Sou casada há vinte anos e nunca desconfiei de nada estranho. O meu marido viajava frequentemente a …

Sou casada há vinte anos e nunca me passou pela cabeça nada fora do comum. O meu marido viajava frequentemente em trabalho, e eu já estava tão habituada ao seu ritmo como ao cheiro do café acabado de fazer nas ruas de Lisboa. Respondia tarde às mensagens, voltava para casa sempre cansado, e dizia-me que as reuniões se arrastavam até à noite. Nunca fucei no telemóvel dele, nem o bombardeava com perguntas. Confiava nele.

Um dia, estava a dobrar uns lençóis na nossa sala com vista para o Tejo. Ele entrou, sentou-se na beira da cama com as sapatos ainda calçados, e disse:

Quero que me ouças, sem me interromper.

Nesse instante, sabia que algo pendia sobre nós, como nevoeiro sobre Alfama. Ele disse-me que tinha outra mulher. Perguntei-lhe quem era. Hesitou por uns segundos, depois disse o nome dela: Mariana. Trabalhava num escritório ali perto do Campo Pequeno. Era mais nova que ele, talvez com a alma mais leve. Perguntei-lhe se estava apaixonado. Respondeu que não sabia, mas com ela sentia-se diferente, menos exausto, como se caminhar nas calçadas fosse mais fácil. Perguntei se queria sair de casa. Ele disse:

Sim. Não quero mais fingir.

Nessa noite dormiu no sofá, enrolado numa manta de lã, como alguém perdido numa noite de Santo António. Saiu cedo no dia seguinte, e não voltou durante dois dias. Quando regresou, já tinha falado com um advogado. Disse que queria o divórcio quanto antes, sem dramas. Explicou-me o que ia levar e o que não fazia sentido levar, como se estivesse a dividir pão e azeite, sem emoção. Ouvi tudo em silêncio. Em menos de uma semana já não vivia ali.

Os meses seguintes foram estranhos, como um fado cantado sem guitarra. Tive de tratar sozinha de tudo aquilo que antes dividíamos papéis, contas, decisões, até as pequenas tarefas que parecem impossíveis quando feitas sem companhia. Comecei a sair de casa mais vezes, não por vontade, mas pela necessidade de respirar. Aceitava convites e passeios só para não ficar sozinha entre paredes que me lembravam outros dias.

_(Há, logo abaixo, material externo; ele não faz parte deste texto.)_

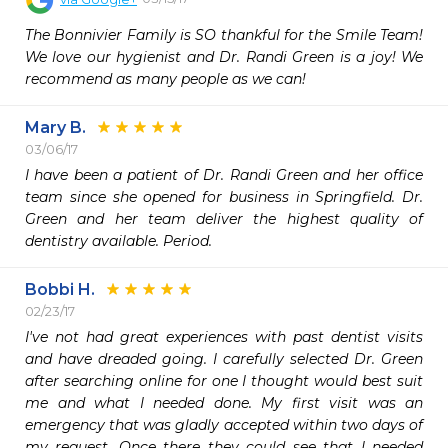
The Bonnivier Family is SO thankful for the Smile Team! 
We love our hygienist and Dr. Randi Green is a joy! We 
recommend as many people as we can!
Mary B.
03/06/17
I have been a patient of Dr. Randi Green and her office 
team since she opened for business in Springfield. Dr. 
Green and her team deliver the highest quality of 
dentistry available. Period. 
Bobbi H.
02/23/17
I've not had great experiences with past dentist visits 
and have dreaded going. I carefully selected Dr. Green 
after searching online for one I thought would best suit 
me and what I needed done. My first visit was an 
emergency that was gladly accepted within two days of 
my request. Once there they could see that I needed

Numa dessas noites surreais, conheci um homem numa fila para café num quiosque da Baixa. Falámos do tempo, das ruas cheias de turistas, dos atrasos dos autocarros. Os olhares foram-se cruzando como linhas do Elétrico 28.

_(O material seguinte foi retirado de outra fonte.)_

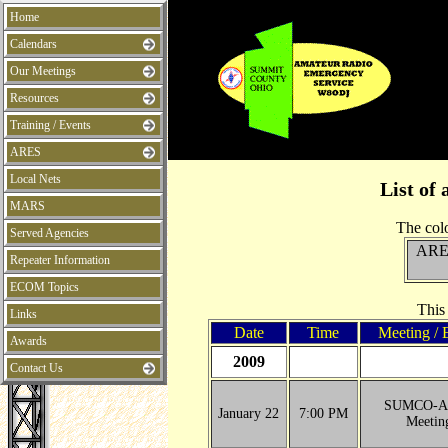
Home
Calendars
Our Meetings
Resources
Training / Events
ARES
Local Nets
List of 
MARS
The colo
Served Agencies
ARE
Repeater Information
ECOM Topics
This
Links
Date
Time
Meeting / 
Awards
2009
Contact Us
SUMCO-A
January 22
7:00 PM
Meetin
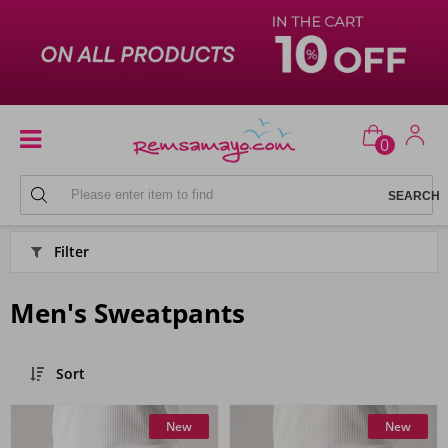
0
SPORTSWEAR
Filter
Men's Sweatpants
Sort
New
New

Um dia, sentados numa das mesas minúsculas com vista para um jardim escondido, ele contou-me a sua idade era quinze anos mais novo que eu. Não fez comentários estranhos nem tentou brincar com isso. Perguntou-me a minha idade e continuou a falar como se não fosse importante. Voltou a convidar-me para sair, e eu aceitei.

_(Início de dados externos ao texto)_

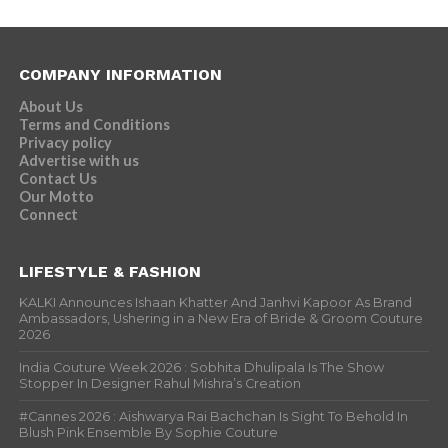
COMPANY INFORMATION
About Us
Terms and Conditions
Privacy policy
Advertise with us
Contact Us
Our Motto
Connect
LIFESTYLE & FASHION
KALKI Announces Ishaan Khatter And Janhvi Kapoor As Brand
Ambassadors, Ushering in a New Era of Bride & Groom Couture
2026
India Couture Week 2026 : Sobhita Dhulipala Is The Show
Stopper In Designer Rahul Mishra’s Creation
#Cannes 2026 : Aishwarya Rai Bachchan Is Sight To Behold In
Blush Pink Ensemble By Sophie Couture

Com ele tudo era outro sonho. Não prometia eternidade nem dizia palavras doces ao vento. Perguntava como estava, ouvia-me, ficava ao meu lado quando eu falava do divórcio sem mudar de assunto, como se houvesse tempo para tudo. Um dia disse diretamente que gostava de mim e que sabia que eu vinha de momentos difíceis. Eu disse-lhe que não queria repetir erros nem depender nunca mais de ninguém. Ele respondeu que não procurava controlar-me nem ser o meu salvador.

O meu ex soube por terceiros. Ligou-me, meses depois de um silêncio espesso como nevoeiro na Ribeira. Perguntou se era verdade que eu estava com um homem mais novo. Disse-lhe que sim. Questionou-me se não tinha vergonha. Respondi que vergonhoso era o seu abandono. Ele desligou, sem despedidas.

Divorciei-me porque ele me trocou por Mariana. Mas depois, sem procurar, encontrei-me ao lado de alguém que me valoriza, que me quer um presente inexplicável da vida, como descobrir um azulejo raro nas ruas da cidade, sem razão aparente, só porque existem encontros que desafiam todas as lógicas.

Será isto um presente dos meus sonhos?